Why? Because her resume and my resume are so alike.
Same journalism undergrad and grad school. Same love of journalism. We both worked in the San Francisco Bay Area region. Both women of color. In other words, if I was a hiring editor interviewing her for a job, I would figure that we shared the same journalistic values.
Yet I also understand how the kind of plagiarism accusations lodged against her could lead a young reporter to resign from a good job.
Sure, the player has to shoulder the blame. But I blame the game, too.
These days chances are shrinking for an ambitious journalist to get a job that pays a middle-class salary with benefits. Young journalists no longer have the luxury of making mistakes out of the spotlight. If you want a job, you have to go directly into the big leagues. More likely than not, your job will be on the growing digital media side of the business. The side, to be polite, that is more like the Wild West than reasoned halls of journalism school.
What’s more, the Internet, and its research techniques, make it easy to find facts, stories, sources and so much more. A lot of the material is already written in coherent sentences and has attribution, which under the current rules of the game, can be an embedded link to the original news story.
Don’t get me started about cutting and pasting. Yes, I can understand how someone can cut and paste reference material on the wrong take (Google Docs, anyone?) and, in the rush to deadline, forget what is yours and what belongs to someone else. These days it’s just too easy to make a series of career-ending errors early in the game.
But the game deserves blame, too.
Let’s get real. In the world of Web journalism, lightly-sourced material (Bill Kovach and Tom Rosentiel call it “the journalism of assertion” rather than a journalism based on verification) is pretty much the norm. Whether it’s an advocate using crowdsourcing to flesh out a tip, a reader passing along a rumor, or a pro filing a single-source anecdote to make another blog entry, much of what the audiences reads online just isn’t sourced the same way as traditional newspaper or magazine articles.

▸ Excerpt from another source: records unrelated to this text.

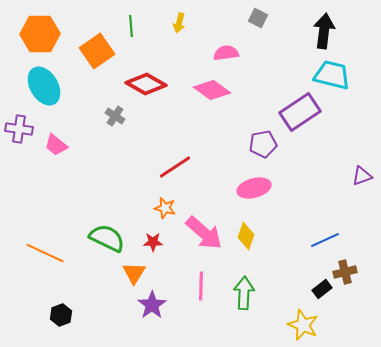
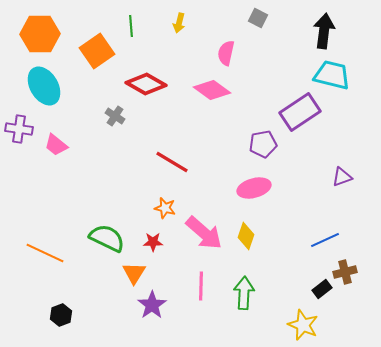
pink semicircle: rotated 70 degrees counterclockwise
red line: moved 3 px left, 5 px up; rotated 64 degrees clockwise
purple triangle: moved 20 px left, 1 px down
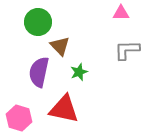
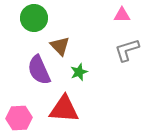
pink triangle: moved 1 px right, 2 px down
green circle: moved 4 px left, 4 px up
gray L-shape: rotated 16 degrees counterclockwise
purple semicircle: moved 2 px up; rotated 36 degrees counterclockwise
red triangle: rotated 8 degrees counterclockwise
pink hexagon: rotated 20 degrees counterclockwise
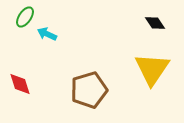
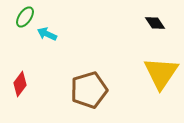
yellow triangle: moved 9 px right, 4 px down
red diamond: rotated 55 degrees clockwise
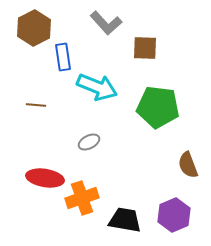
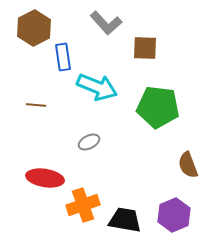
orange cross: moved 1 px right, 7 px down
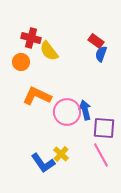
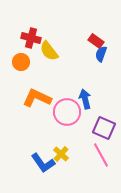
orange L-shape: moved 2 px down
blue arrow: moved 11 px up
purple square: rotated 20 degrees clockwise
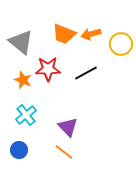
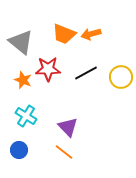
yellow circle: moved 33 px down
cyan cross: moved 1 px down; rotated 20 degrees counterclockwise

Not only are single- or no-source articles common, it’s often difficult to tell who wrote a piece. With so many website competing for ad dollars, many publishers cut expenses by programming scripts to scrape or aggregate content from other sources, rather than paying reporters to write their own stories. Once, much of this would have been accepted widely as plagiarism. Today, it’s grudgingly accepted as a way “to increase traffic.”
In this atmosphere, there’s no denying that speed is an asset – but one that can kill careers, too. Being first, especially for websites such as Politico, is important. Maybe too important. Add to the “we’re first” syndrome with making sure your posts get seen before anyone else’s on Facebook, Twitter, LinkedIn and whatever other flavor-of-the-day social media channel you use to hype your story, and you really might not have time to wait for that phone call or seek out an original source.

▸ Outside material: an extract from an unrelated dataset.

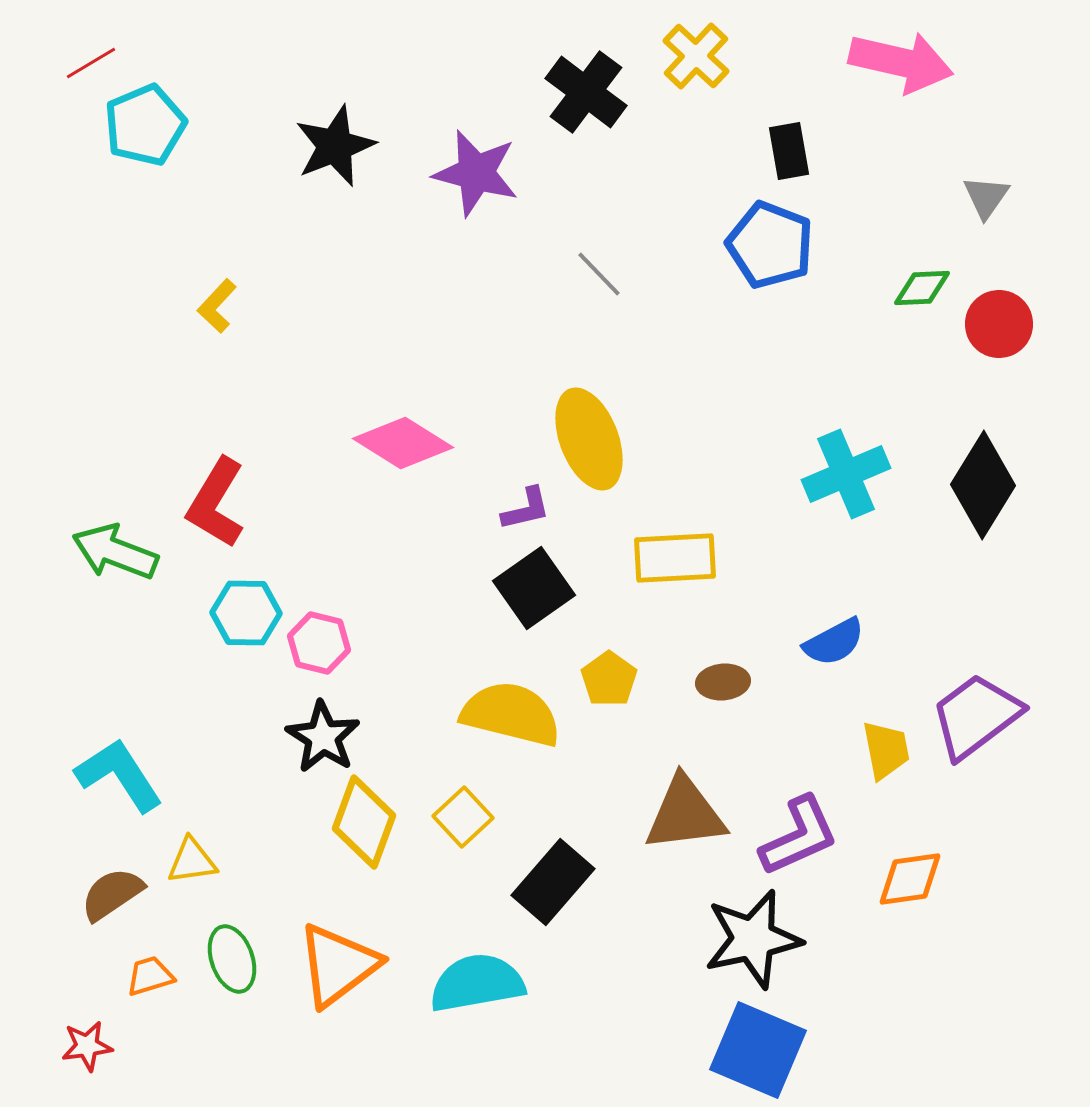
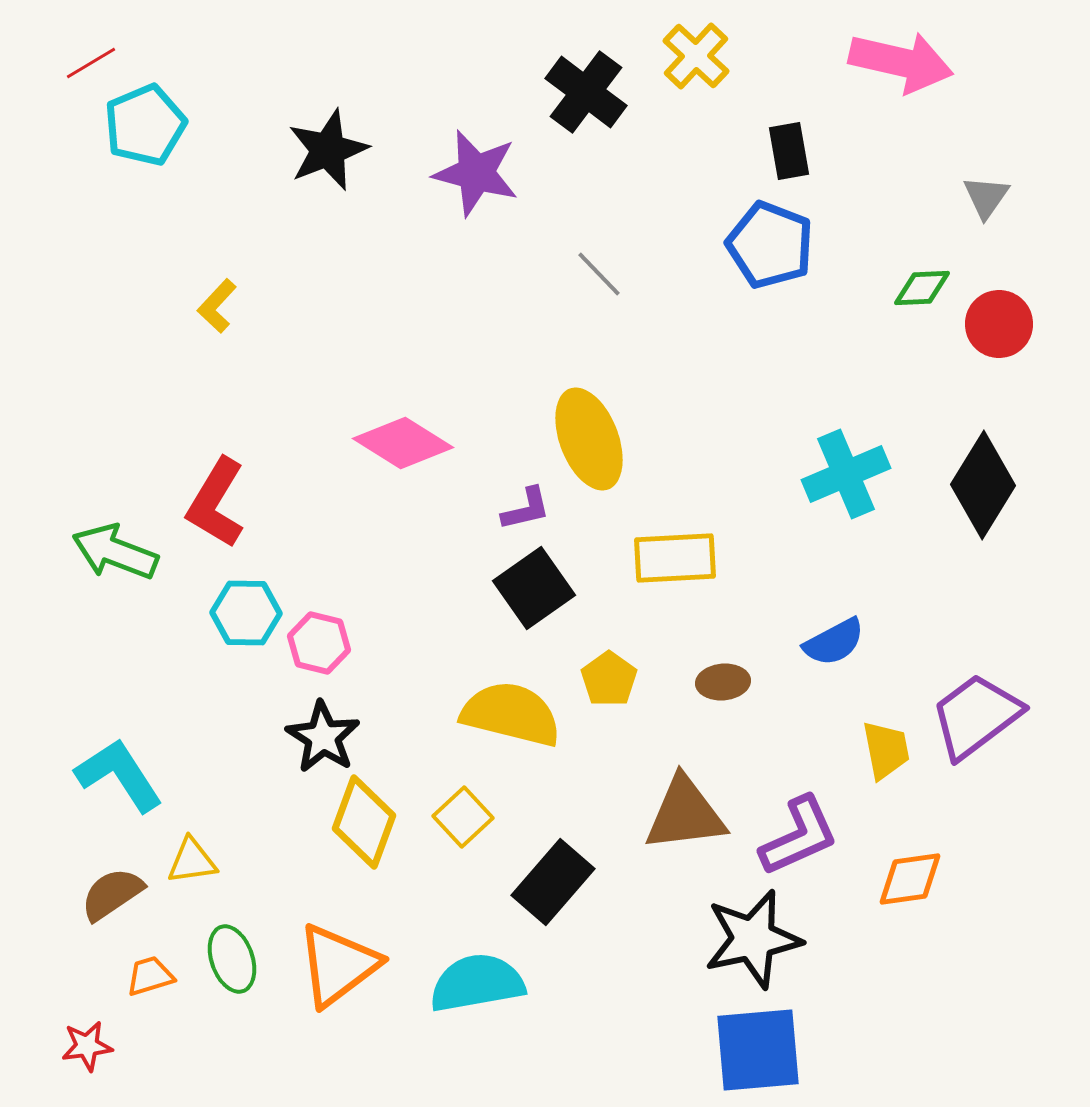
black star at (335, 146): moved 7 px left, 4 px down
blue square at (758, 1050): rotated 28 degrees counterclockwise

We even brag about how fast we get material up. Here’s what Adam Moss, editor of the New York Times Magazine said recently at Harvard: “The editing process online is zero, pretty much… I’m not that comfortable with that, but that’s practical reality. It’s a speed business.”

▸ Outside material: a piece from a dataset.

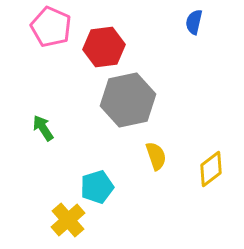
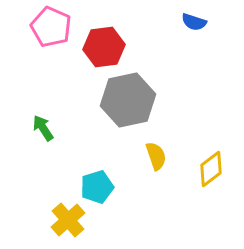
blue semicircle: rotated 85 degrees counterclockwise
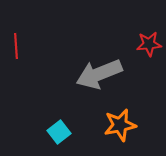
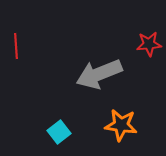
orange star: moved 1 px right; rotated 20 degrees clockwise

Let’s face it, we’re making up the rules while the game is underway. We hope that the traditional journalism ethics will work in the online world. We hope the foundations of accurate reporting, photography, design and editing will be transferred to a new generation. But newsroom veterans–the few that are left in newsrooms–are barely addressing these issues. I don’t know the reason. No time? Maybe. No backing from management? Maybe. No backbone? Maybe. An inner belief that these ethical lapses will all self correct when cooler heads are at the helm? Probably.
The easy way out is to take complaints of plagiarism seriously. Investigate. Allow the player the fall on his or her sword and either be suspended or resign. Then you post a detailed correction on the site, and add a paragraph or two about holding the newsroom to the highest of journalistic standards. Finally, you move on to the next news cycle.
We have to do more, too. The first step is to acknowledge that there are systemic problems in the current practice of Web journalism. These problems have created a breeding ground for ethical lapses. Yes, this is a harsh view, but until we all admit this, we can’t begin to fix the situation.
Le’s stop blaming the players. Let’s get real about changing the game.